Trois ans de résidence dans une institution culturelle, voilà une opportunité exceptionnelle pour de jeunes artistes. À la Kulturfabrik d’Esch-sur-Alzette, c’est le duo Sandy Flinto et Pierrick Grobéty qui s’est vu remettre les clés du studio de travail sous les toits. Leur première création, qui vient d’être présentée, témoigne d’une belle énergie mais aussi d’une marge de progression pour les deux prochaines années.

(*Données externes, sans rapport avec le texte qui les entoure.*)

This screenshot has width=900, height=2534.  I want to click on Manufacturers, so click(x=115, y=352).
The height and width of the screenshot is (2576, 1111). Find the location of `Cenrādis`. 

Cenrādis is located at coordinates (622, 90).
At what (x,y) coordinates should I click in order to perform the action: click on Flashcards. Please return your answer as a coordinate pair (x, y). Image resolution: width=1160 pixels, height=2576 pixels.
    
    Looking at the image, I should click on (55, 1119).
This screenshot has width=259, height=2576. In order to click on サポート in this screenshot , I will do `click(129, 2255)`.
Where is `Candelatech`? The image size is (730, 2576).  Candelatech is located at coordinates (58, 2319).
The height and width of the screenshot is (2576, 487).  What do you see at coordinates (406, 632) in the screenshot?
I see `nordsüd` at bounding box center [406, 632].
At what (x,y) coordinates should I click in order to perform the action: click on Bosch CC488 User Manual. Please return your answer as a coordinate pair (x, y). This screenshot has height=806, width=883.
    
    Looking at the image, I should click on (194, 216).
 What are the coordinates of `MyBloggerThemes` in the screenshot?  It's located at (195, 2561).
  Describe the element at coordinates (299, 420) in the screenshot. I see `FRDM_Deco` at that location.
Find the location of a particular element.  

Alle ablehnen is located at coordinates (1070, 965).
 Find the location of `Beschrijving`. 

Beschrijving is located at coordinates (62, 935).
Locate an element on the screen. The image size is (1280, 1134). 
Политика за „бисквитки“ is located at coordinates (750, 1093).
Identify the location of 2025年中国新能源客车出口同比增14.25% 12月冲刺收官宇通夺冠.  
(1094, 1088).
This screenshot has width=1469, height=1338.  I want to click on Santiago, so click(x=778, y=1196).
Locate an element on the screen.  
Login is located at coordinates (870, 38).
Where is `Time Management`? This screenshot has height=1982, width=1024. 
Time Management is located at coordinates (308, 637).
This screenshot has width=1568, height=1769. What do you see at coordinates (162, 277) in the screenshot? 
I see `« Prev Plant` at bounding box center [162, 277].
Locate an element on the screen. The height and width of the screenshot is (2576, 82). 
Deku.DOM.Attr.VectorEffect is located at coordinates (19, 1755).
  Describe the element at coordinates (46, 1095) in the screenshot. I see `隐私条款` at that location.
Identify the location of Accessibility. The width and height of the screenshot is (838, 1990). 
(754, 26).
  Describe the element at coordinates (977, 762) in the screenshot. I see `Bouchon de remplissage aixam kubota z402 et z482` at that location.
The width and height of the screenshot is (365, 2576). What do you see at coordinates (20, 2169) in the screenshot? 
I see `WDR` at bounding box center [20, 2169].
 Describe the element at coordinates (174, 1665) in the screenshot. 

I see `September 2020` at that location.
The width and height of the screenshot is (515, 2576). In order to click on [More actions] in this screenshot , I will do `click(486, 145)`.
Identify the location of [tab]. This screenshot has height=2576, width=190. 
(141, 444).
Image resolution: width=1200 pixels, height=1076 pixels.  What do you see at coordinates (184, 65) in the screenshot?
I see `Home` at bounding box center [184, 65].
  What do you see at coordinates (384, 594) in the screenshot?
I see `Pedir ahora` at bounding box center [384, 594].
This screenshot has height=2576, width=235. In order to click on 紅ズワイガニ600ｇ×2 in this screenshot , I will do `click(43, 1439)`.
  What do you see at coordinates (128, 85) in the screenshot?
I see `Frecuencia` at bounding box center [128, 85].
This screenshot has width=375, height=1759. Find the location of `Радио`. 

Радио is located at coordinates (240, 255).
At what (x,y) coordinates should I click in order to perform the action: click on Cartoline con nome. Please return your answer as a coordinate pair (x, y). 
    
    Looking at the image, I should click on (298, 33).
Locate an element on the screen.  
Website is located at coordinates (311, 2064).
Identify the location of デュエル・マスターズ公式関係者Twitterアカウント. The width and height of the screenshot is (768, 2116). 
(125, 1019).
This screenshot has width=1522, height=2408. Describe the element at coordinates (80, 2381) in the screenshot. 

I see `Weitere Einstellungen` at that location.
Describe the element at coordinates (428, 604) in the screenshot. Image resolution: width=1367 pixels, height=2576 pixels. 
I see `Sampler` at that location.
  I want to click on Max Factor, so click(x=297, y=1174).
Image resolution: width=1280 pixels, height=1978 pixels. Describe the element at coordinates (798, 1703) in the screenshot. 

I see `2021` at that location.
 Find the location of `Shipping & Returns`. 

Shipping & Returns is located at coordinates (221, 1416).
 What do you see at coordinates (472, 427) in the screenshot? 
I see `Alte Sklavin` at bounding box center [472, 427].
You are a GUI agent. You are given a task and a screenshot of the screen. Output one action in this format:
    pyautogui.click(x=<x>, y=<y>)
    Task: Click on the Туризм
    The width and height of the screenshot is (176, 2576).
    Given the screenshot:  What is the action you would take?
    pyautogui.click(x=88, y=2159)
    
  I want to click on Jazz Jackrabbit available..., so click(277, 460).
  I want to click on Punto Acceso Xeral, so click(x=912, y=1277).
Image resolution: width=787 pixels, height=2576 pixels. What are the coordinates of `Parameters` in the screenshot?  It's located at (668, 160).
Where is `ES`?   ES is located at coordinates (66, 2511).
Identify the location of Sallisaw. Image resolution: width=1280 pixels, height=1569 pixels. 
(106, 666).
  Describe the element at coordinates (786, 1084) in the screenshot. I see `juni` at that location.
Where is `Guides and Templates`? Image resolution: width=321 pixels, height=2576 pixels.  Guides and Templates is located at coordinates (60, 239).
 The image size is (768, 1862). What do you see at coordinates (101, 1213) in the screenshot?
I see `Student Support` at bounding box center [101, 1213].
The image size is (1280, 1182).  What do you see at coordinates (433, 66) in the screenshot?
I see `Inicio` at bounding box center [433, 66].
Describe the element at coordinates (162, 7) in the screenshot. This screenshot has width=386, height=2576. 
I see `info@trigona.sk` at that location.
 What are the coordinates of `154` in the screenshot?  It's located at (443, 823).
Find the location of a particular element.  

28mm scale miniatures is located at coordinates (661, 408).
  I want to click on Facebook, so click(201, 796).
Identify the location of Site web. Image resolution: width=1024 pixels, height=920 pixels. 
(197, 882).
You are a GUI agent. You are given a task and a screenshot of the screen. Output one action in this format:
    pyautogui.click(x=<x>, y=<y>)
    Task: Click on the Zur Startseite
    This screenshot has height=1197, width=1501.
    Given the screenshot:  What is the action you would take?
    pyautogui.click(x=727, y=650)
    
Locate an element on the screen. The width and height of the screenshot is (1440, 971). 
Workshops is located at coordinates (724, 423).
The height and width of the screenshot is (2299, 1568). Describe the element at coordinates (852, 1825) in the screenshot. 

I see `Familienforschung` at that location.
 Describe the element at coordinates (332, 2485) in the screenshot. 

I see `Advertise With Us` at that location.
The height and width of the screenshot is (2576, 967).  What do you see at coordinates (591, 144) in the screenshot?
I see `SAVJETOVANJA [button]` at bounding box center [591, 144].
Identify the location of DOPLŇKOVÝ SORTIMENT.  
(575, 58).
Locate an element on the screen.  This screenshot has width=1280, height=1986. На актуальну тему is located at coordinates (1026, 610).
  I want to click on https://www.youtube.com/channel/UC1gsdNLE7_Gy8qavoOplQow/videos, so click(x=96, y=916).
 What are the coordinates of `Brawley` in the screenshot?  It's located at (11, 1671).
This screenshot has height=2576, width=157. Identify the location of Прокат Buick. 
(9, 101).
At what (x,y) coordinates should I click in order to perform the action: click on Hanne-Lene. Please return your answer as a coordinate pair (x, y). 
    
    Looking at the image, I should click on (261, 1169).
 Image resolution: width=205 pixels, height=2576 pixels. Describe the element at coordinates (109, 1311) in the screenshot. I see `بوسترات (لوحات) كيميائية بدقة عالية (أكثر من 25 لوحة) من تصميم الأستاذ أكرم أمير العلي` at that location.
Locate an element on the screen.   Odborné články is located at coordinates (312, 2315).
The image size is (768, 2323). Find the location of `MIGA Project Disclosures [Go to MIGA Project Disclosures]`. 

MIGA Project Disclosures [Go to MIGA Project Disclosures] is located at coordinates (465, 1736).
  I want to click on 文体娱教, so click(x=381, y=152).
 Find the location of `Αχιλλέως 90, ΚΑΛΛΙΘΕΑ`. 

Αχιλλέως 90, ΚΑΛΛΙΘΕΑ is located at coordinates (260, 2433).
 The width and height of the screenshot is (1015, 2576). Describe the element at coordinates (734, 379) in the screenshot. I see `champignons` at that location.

D’une certaine manière, on peut dire que le titre de la création a été respecté à la lettre. Vanitas – Live fast, never digest est une pièce multidisciplinaire où il est question de l’angoisse de la mort que l’homme contemporain tente de conjurer en poussant toujours plus loin ses exploits physiques, scientifiques ou technologiques. Dans cette course effrénée contre le temps qui passe, il n’a plus vraiment le temps de réfléchir au sens de sa vie. Ce qui le conduit à l’absurde : par crainte de la mort, il ne vit plus. L’homme finit par être submergé par ce trop-plein qui l’environne, impossible à digérer.
Telle pouvait précisément être l’impression du spectateur à l’issue d’une pièce difficile à absorber tant elle nous submerge de sons, de mots, de lumière, de danse. Le tout sans réelle échappatoire pour le spectateur, qui est comme gavé par ce flux qui se déverse sur lui.
Peut-on dire qu’en ce sens le but est atteint ? Pas vraiment, car cet effet de saturation ne s’accompagne pas d’une plongée en profondeur dans le sujet. Dans cet exercice trop contrôlé, les respirations sont rares. Le résultat est plutôt de contenir les sensations à la surface.
Patchwork décousu
La pièce est un tableau vivant où s’activent, indépendamment les uns des autres, différents éléments. On y voit un joggeur qui court du début à la fin sur un tapis roulant (Nicolas Schneider), un tatoueur en plein travail sur un client avec un dermographe dont résonne le bruit métallique et uniforme (Vince et Bruno Bazzuchi), un danseur (Stefano Spinelli), un acteur (Denis Jousselin), une violoncelliste-chanteuse (Valérie Stammet), un chanteur-compositeur (Arthur Stammet), sans oublier une machine musicale que l’on croirait sortie des premiers films de science-fiction.
Sur la scène relativement peu profonde de la Kulturfabrik, voilà qui fait beaucoup, d’autant qu’un voile transparent sépare l’espace entre une trop petite avant-scène (où évoluent le danseur et l’acteur), et une arrière-scène qui sert de toile de fond (avec les musiciens, la machine, le coureur et le tatoueur).
L’idée de combiner un casting aussi disparate était intéressante. Malheureusement, le manque d’interaction entre les protagonistes donne l’impression que ces moyens sont sous-exploités, plus décoratifs que véritablement pertinents.
La question du fond pose aussi question. Si Denis Jousselin interprète avec conviction son rôle de Frankenstein contemporain, le texte qu’il déroule ne brille ni par son originalité ni par ses qualités théâtrales. Les longues tirades sentencieuses sur le transhumanisme ou le dérèglement climatique lassent assez vite.
On retrouve avec plaisir dans la pièce le danseur Stefano Spinelli, en excellente forme, mais son personnage en pointillé manque d’un fil dramaturgique clair. Le faire passer par une succession d’états émotionnels n’est pas suffisant pour parvenir à nouer les fils de ce patchwork qu’est Vanitas. Live fast, never digest.
Soulignons aussi la belle performance du duo Arthur et Valérie Stammet sur une partition difficile perdue dans une sorte de brouhaha qui ne facilitait guère l’écoute.
En fin de compte, cette création souligne la difficulté à monter un spectacle pluridisciplinaire lorsque l’on ne maîtrise pas parfaitement ses différentes composantes. Sandy Flinto et Pierrick Grobéty auront peut-être été piégés par la mise à disposition de moyens trop importants au stade de leur développement artistique. Reste à savoir s’ils sauront digérer la leçon.